Researchers present 1st potential evidence of deer-to-human COVID-19 transmission

Researchers believe they have documented the first instance of a human contracting COVID-19 from white-tailed deer in Ontario, Canada, according to findings published Feb. 25 in the preprint server BioRxiv

The study involved analysis of nasal swabs and lymph node samples taken from white-tailed deer in Southwestern and Eastern Ontario hunted between Nov. 1 and Dec. 31. Researchers found 17 of 298 deer were positive for a "new and highly divergent lineage of SARS-CoV-2." 

After comparing the virus strain found in the deer to that of the virus found in humans in the region, "We also identified a single human case that was very similar to our deer samples and came from the same time frame and region as the deer samples," Finlay Maguire, PhD, study author and assistant professor of community health and epidemiology at Dalhousie University in Nova Scotia, tweeted Feb. 26. 

Dr. Maguire added that having so few samples made it difficult to fully understand the relationship between the genomes, but the "spatiotemporal link and known close contact with deer means this presents a potential deer-to-human transmission event." 

There has been no evidence of additional human cases related to the strain so far, and available data indicated it's unlikely the variant could escape vaccines, researchers said. 

"Together, our findings represent the first evidence of a highly divergent lineage of SARS-CoV-2 in white-tailed deer and of deer-to-human transmission," the researchers concluded. 

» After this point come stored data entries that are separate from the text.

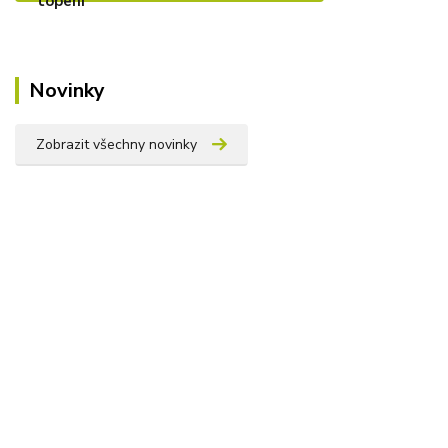
Novinky
Zobrazit všechny novinky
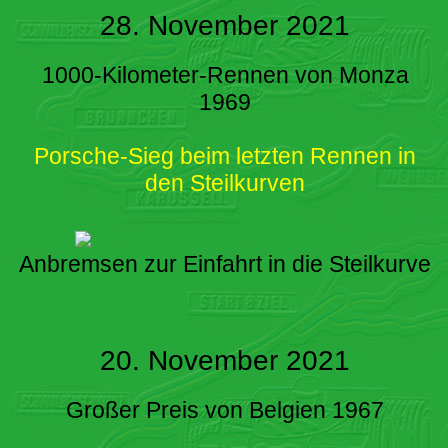
28. November 2021
1000-Kilometer-Rennen von Monza
1969
Porsche-Sieg beim letzten Rennen in
den Steilkurven
Anbremsen zur Einfahrt in die Steilkurve
20. November 2021
Großer Preis von Belgien 1967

Health experts in the U.S. have expressed concern over the possibility that white-tailed deer may become a reservoir for the virus to mutate and spread to other animals or back to humans in the form of a new variant. Separate preliminary findings published Feb. 7 found white-tailed deer on New York's Staten Island infected with omicron, the first time the strain had been detected in wild animals in the U.S. There are still a number of unanswered questions surrounding the virus's spread among deer, such as how they contract the virus and how the pathogen might mutate inside the host.